Comparing my classification with the satellite imagery provided by Google shows that in general, I was generally able to identify obvious, unclouded forest cover and categorize it as such. However, this is about the only thing that my classification was able to do properly. When compared to the built in satellite visualization, it seems I drastically over-counted forest cover in the study region. Much of this is the result of the relative cloudiness of the Landsat image used. Even though it was the least cloudy image available, the presence of clouds in the study area affected my results greatly. In general, clouded areas and many cloud shadows were categorized as forested, regardless of the ground truth in the region. In retrospect, I should have made a separate classification for cloud cover to avoid this problem.
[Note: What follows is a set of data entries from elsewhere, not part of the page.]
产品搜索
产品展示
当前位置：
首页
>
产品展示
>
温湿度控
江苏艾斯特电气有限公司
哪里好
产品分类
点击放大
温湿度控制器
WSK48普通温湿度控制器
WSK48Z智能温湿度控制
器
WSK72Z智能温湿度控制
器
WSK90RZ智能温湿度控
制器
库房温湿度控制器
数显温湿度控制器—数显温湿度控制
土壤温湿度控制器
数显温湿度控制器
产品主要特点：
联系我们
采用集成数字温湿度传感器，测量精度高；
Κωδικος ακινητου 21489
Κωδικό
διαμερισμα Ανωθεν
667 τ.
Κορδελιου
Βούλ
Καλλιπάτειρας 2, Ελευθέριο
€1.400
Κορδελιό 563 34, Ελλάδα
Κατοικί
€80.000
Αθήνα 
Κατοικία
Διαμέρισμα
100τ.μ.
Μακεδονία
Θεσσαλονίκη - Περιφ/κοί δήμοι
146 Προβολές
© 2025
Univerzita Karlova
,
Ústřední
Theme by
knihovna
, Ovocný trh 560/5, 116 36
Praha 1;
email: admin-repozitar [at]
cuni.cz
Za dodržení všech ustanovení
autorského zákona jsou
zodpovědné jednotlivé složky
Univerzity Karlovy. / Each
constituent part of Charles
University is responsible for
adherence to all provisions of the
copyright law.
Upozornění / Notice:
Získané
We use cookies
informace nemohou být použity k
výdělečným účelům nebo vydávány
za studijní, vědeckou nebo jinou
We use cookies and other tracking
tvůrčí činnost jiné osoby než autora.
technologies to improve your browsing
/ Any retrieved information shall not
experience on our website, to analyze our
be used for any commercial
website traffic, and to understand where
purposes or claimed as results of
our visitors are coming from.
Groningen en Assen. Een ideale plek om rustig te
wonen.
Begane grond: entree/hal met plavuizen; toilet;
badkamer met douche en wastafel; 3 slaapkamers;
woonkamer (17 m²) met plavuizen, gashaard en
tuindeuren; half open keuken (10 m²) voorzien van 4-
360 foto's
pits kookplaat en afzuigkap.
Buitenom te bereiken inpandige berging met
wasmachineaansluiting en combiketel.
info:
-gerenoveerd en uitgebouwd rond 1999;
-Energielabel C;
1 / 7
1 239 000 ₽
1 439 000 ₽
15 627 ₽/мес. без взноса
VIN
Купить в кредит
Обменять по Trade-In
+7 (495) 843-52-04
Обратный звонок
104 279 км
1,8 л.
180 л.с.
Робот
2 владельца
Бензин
If we assume my classification of tree cover is an accurate depiction of the region, we can then compare the Hansen dataset to see at which canopy threshold it best resembles my classification. This is done by comparing my and Hansen’s classifications and finding the true positive and true negative rates and averaging them into a balanced rate. I conducted this analysis using Hansen thresholds of 15%, 30%, 50%, and 75% and summarized the results in Table 1.
15% | 30% | 50% | 75% | |
TPR | 0.765 | 0.466 | 0.263 | 0.141 |
TNR | 0.437 | 0.801 | 0.940 | 0.983 |
Balanced | 0.601 | 0.634 | 0.602 | 0.562 |
Source code: https://code.earthengine.google.com/5c0f691990987a5b900cbaacdfed777f
Of the thresholds, 30% had the best accuracy in assessing tree cover. However, the differences of balanced accuracy were slim between all four of the thresholds used, implying that while the true negative rates increased for higher thresholds, the true positive rates decreased about as quickly. In addition, none of the thresholds had a balanced accuracy that was as high as even the lowest in the paper by Adjognon, et al.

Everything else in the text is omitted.